The competitive Gi antagonism of the Gs-selective Ucn analogues is in line with their competitive character towards labelled sauvagine at the receptor (as shown for Bpa(7)-Ucn I in Figure 4). But, remarkably, they exhibited only one binding site. (Table 2 and Figure 4). This suggests that, in contrast to general agonists, which bind more strongly to Gs-coupled than to uncoupled receptor, their affinity for the Gs-coupled receptor state is similar to that of the uncoupled one, which may indicate the existence of different Gs-coupled receptor conformations to which general and Gs-selective agonists bind. This is further complicated by the fact that peptides with similar affinities differed much more in their Gs-activating potencies (Bpa(6)-, Bpa(7)-, and Nal(8)-Ucn I, Table 2). Nevertheless, all the monosubstituted Ucn analogues used here attain, independently of whether being general or Gs-selective agonists and despite their very different potencies, almost the same efficacy for Gs activation. This could mean that, even if different active receptor states for Gs coupling exist dependent on different ligands bound, only the active conformation of the receptor domain that binds to Gs plays a crucial role for activation, which should then be the same for all these ligands. The active conformation of the receptor domain that binds to Gi should be rather different from that binding to Gs as anticipated from the selective signalling behaviour of the Gs-ago–Gi-antagonists and from the finding that a non-peptide antagonist inhibited Gs and Gi activation in HEK-rCRF1 cell membranes differently, by a competitive and an allosteric mechanism, respectively (Berger et al., 2006).
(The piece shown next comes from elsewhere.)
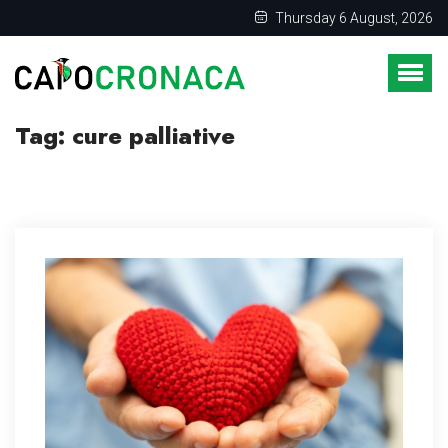
Thursday 6 August, 2026
Tag:
cure palliative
In summary, our findings show, for the first time, on the level of G-protein coupling of a class B GPCR, the phenomenon of ligand-selective signalling. This selectivity was accomplished by specific modifications of a separate signalling domain in a polypeptide hormone, yielding analogues that are, at the same time, agonists and antagonists of the activation of different G-proteins by a single receptor. This different signalling cannot be explained by a single active receptor state, but implies significant differences between active conformations of the receptor when coupled to different G-proteins. A similar structural encoding of signalling information in other peptide receptor ligands would result in a general concept for the development of signalling-selective drug candidates based on polypeptides.